Mucho ha ocurrido en unos meses de intensa actividad parlamentaria. Y sí, será difícil tomar los cielos por asalto pero, ¡tantas cosas comenzaron a cambiar en ese sanctasanctorum de nuestro sistema político! Para empezar se cambió la Ley Electoral y se marraron en julio las vacaciones de sus señorías. Vacaciones que para muchos duran veinte años.

Las armas para combatir en esta fortaleza son bien sofisticadas. En la refriega parlamentaria semanal, los contendientes esgrimen con cortesía mociones, enmiendas a la totalidad, réplicas, contrarréplicas y de vez en cuando se cuela algún PNL (proyecto no de ley), u otro sofisticado ingenio de la artillería parlamentaria al uso. Todo se cocina en una densa salsa rica en formalidades y convenientemente burocratizada. La astucia táctica de la vieja política inundó el registro de la Asamblea con infinidad de mociones al inicio del nuevo curso parlamentario.
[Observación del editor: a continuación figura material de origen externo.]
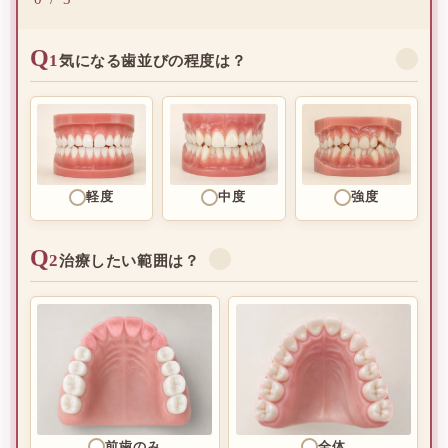
Q
1
✓
気になる歯並びの程度は？
軽度
中度
強度
Q
2
✓
治療したい範囲は？
前歯のみ
全体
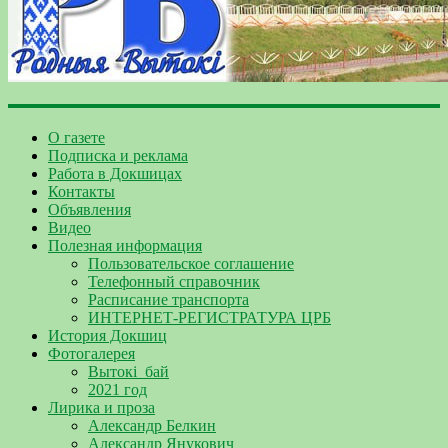
О газете
Подписка и реклама
Работа в Докшицах
Контакты
Объявления
Видео
Полезная информация
Пользовательское соглашение
Телефонный справочник
Расписание транспорта
ИНТЕРНЕТ-РЕГИСТРАТУРА ЦРБ
История Докшиц
Фотогалерея
Вытокі_бай
2021 год
Лирика и проза
Александр Белкин
Александр Янукович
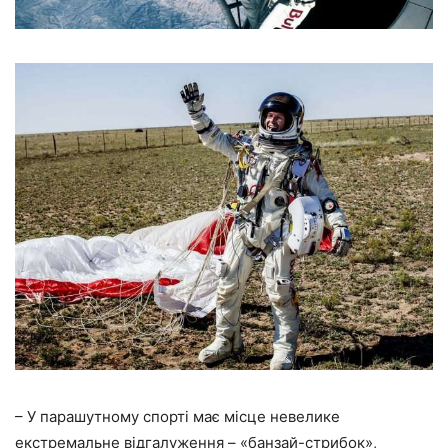
– У парашутному спорті має місце невелике
екстремальне відгалуження – «банзай-стрибок»,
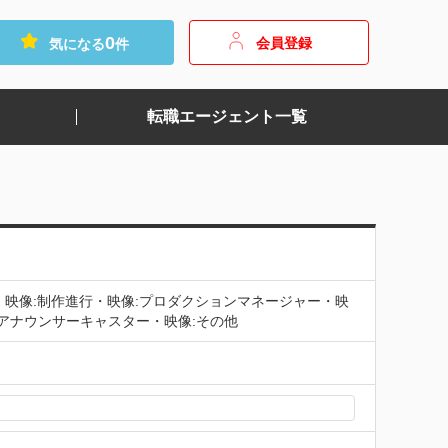
0
会員登録
気になる
件
転職エージェント一覧
・映像:制作進行・映像:プロダクションマネージャー・映
:アナウンサーキャスター・映像:その他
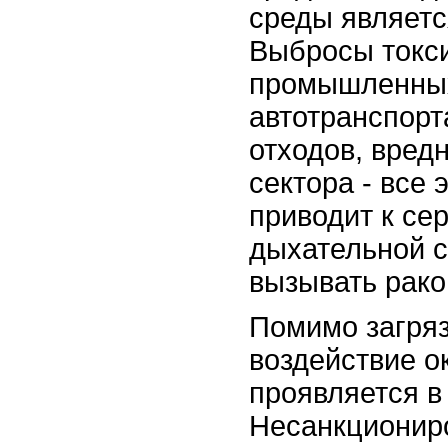
среды являетс
Выбросы токс
промышленных
автотранспорт
отходов, вред
сектора - все 
приводит к се
дыхательной с
вызывать рако
Помимо загряз
воздействие 
проявляется в
Несанкционир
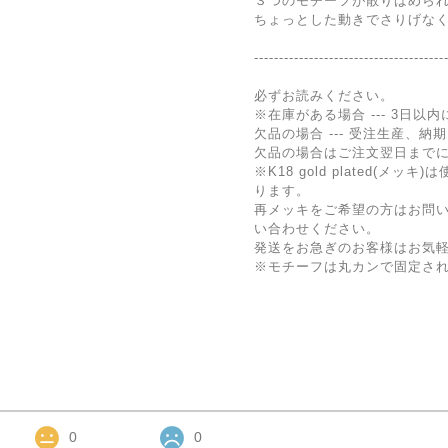
３つのモチーフが散りばめら
ちょっとした動きでさりげな
--------------------------------------
必ずお読みください。
※在庫がある場合 --- 3日以
欠品の場合 --- 受注生産、納
欠品の場合はご注文翌日まで
※K18 gold plated(
ります。
再メッキをご希望の方はお問
い合わせください。
発送をお急ぎのお客様はお気
※モチーフは丸カンで固定さ
0
0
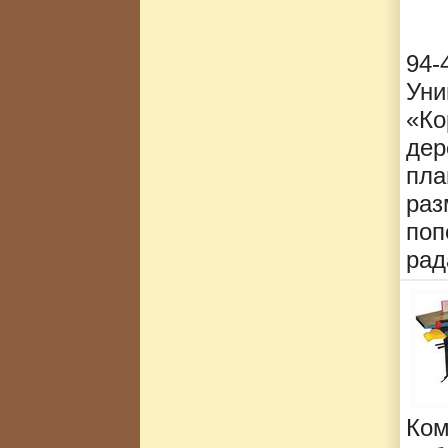
94
Ун
«Ко
дер
пла
ра
поп
рад
Ком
Especialmente en aquellos temas más sensibles para la ciudadanía, y que por tanto eran troncales en el programa de los nuevos contendientes. La normativa impide presentar más de una moción sobre el mismo asunto. Se trataba de aprovechar la bisoñez de estos parvenus, apropiándose de sus ejes discursivos y evitando así que tomaran la iniciativa.

El partido gobernante ha abundado, pues, en sus clásicas mociones, modalidad brindis al sol murciano, en que dice instar al Gobierno regional a promover, por ejemplo, un pacto contra la violencia de género, en defensa del patrimonio o qué sé yo. Tema tratado, contolado, archivado, y a otra cosa. Eficaz maniobra de pinza a fin de neutralizar asuntos espinosos y erigirse de paso en impostados adalides de ciertas demandas.

Anegar a los recién llegados en esa espesa compota burocrática permite, además de encerrarlos tras los muros de la fortaleza, alejarlos del aliento vital de la calle. El único problema es que estos chicos, extraños en el paraíso parlamentario aunque brillantes en sus ámbitos profesionales, aprenden muy rápido.

Servidor, a quien tira más la cosa literaria, acaba siempre perdido entre esos prosaicos artefactos legislativos. Y si hablamos de batallas literarias, uno las prefiere a campo abierto: junto al gran Alejandro, a lomos de la caballería macedonia o a las puertas de Camelot. Envuelto así en leyendas artúricas, busco en vano el Grial por los fríos pasillos de la Asamblea Regional. Y confundo plenos, reuniones y comisiones con un trasunto de la legendaria Table Ronde. Y barrunto quijotescas gestas parlamentarias en que los nuevos diputados son esforzados caballeros andantes o agerridas damas que nada han de envidiar a Lanzarote del Lago, Ginebra, Tristán, Isolda o nuestro Amadís de Gaula. Que cada nuevo diputado se asigne paladín, que no les den molinos por gigantes. A la hechicera Morgana, esa suerte de bruja Avería del ciclo artúrico, dejémosla para la vieja política. Al sabio mago Merlín le reservo un personaje coral: la ciudadanía murciana. Él permanece en el bosque, o mejor en las plazas, donde intuye que realmente se oculta el Santo Grial. Esperemos pues que sea Excalibur, la mítica espada de Arturo, quien en forma de miles de votos en las urnas, devuelva el Cáliz de la democracia a sus verdaderos dueños.